Vite che parlano: María Isabel Leboso

María Isabel Leboso, uruguaiana, come dice lei «è felice di vivere da oltre vent’anni come laica consacrata nell’Istituto delle Cooperatrici Oblate Missionarie dell’Immacolata». Abita a Montevideo e lavora nei Centri Educativi Oblati del Cerro, alla periferia della città, come Coordinatrice Pastorale.

María Isabel, innanzitutto chi sono le COMI, ovvero le Cooperatrici Oblate Missionarie dell’Immacolata?

Siamo delle donne consacrate a Dio e facciamo nostro il carisma di Sant’Eugenio de Mazenod, il fondatore dei Missionari Oblati di Maria Immacolata. Cerchiamo di incarnare il carisma secondo le caratteristiche femminili e secolari della nostra vocazione. Il fondatore delle COMI è padre Gaetano Liuzzo, Missionario Oblato di Maria Immacolata. Padre Gaetano amava dirci che «la vostra legge è l’amore, la vostra vocazione è l’amore, la vostra medicina è l’amore». Viviamo il carisma dell’evangelizzazione dei poveri nel mondo del lavoro, nelle famiglie di origine, nelle comunità ecclesiali. Siamo presenti in Italia, nella Repubblica Democratica del Congo, in Argentina e in Uruguay. Nell’udienza del 20 novembre 2021 Ileana Chinnici, la presidente delle COMI, così diceva a papa Francesco: «Siamo un piccolo istituto che vive la logica evangelica del granello di senape, del pizzico di sale, del fermento di lievito, una  logica di nascondimento e di azione silenziosa, sotto lo sguardo di Dio».

María Isabel, cosa significa per te essere missione?

Per me «essere missione» è uscire dalle mie sicurezze e comodità che mi impediscono di vedere la realtà in cui sono inserita e scoprire nuove opportunità. È anche incontrare persone che hanno bisogno di un sorriso o di un abbraccio; «uscire» si traduce anche in uno sguardo di speranza e di gioia di fronte a tante situazioni di dolore e alla mancanza di fede. Viviamo in un mondo che, nonostante la pandemia del Covid, ancora non ha capito che guardare l’altro con occhi nuovi ed entrare in empatia deve essere un impegno quotidiano, lasciando da parte quelle varie forme di violenza che non aiutano a costruire ponti fra le persone.
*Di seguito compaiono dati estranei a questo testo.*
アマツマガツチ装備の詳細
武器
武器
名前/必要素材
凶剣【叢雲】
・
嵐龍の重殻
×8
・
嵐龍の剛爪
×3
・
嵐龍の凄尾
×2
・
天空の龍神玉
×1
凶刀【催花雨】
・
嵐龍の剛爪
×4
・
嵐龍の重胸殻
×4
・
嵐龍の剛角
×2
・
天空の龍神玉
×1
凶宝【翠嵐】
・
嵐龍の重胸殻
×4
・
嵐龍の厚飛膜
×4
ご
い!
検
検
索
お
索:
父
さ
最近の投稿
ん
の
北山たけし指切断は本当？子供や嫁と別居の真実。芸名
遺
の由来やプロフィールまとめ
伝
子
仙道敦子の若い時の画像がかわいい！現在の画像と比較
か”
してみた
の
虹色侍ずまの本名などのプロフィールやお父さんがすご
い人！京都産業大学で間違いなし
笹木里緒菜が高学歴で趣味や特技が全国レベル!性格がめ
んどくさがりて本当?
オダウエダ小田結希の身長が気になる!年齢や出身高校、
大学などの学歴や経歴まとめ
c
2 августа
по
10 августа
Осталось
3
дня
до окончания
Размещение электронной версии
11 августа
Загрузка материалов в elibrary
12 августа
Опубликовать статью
Tutto questo lo vivo con coloro che incontro nella mia giornata, in particolare con quelli che vivono per strada portando loro un piatto di cibo e un sorriso, aiutandoli ad affrontare quello che subiscono a causa di tante situazioni, portando loro una parola di speranza e una preghiera, chiedendo al Signore di sostenerli.

La tua è una missione vissuta nel quotidiano…
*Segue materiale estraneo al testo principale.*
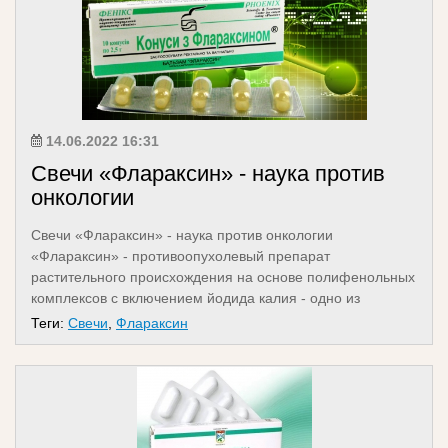
14.06.2022 16:31
Свечи «Флараксин» - наука против
онкологии
Свечи «Флараксин» - наука против онкологии
«Флараксин» - противоопухолевый препарат
растительного происхождения на основе полифенольных
комплексов с включением йодида калия - одно из
немногих лекар...
Теги:
Свечи
,
Флараксин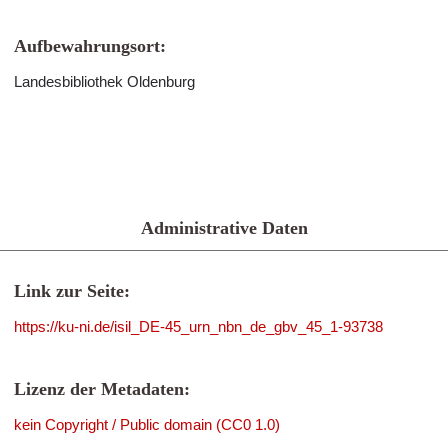
Aufbewahrungsort:
Landesbibliothek Oldenburg
Administrative Daten
Link zur Seite:
https://ku-ni.de/isil_DE-45_urn_nbn_de_gbv_45_1-93738
Lizenz der Metadaten:
kein Copyright / Public domain (CC0 1.0)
Anch’io vivo a pieno il mio «essere missione» ogni giorno nel mio lavoro, cercando di far conoscere Gesù, abbracciando la vita anche nelle circostanze difficili: è così che Sant’Eugenio ci insegna ad accompagnare e sostenere chi ne ha maggiormente bisogno. Questo si traduce offrendo un abbraccio a un adolescente che sta attraversando un momento difficile, nell’accompagnamento e nell’ascolto, con dolcezza. Spesso dico che questa è una pastorale dell’ascolto, della vicinanza, della prossimità.  Seguiamo Gesù sulla via di Sant’Eugenio, vivendo nella speranza, nella fiducia e nella gioia. Speranza perché Gesù è la nostra speranza. E mi incoraggia a continuare a camminare, confidando in Lui e in Maria, nostra madre.

E poi c’è la gioia di sentirsi amati da Dio, di trasmettere quella gioia con la vita, cercando di essere testimone di coloro che accompagno. Grata a Dio per avermi permesso di vivere la missione nei centri educativi, custodendo e trasmettendo il carisma di Sant’Eugenio. Vi saluto tutti, in Gesù Missionario.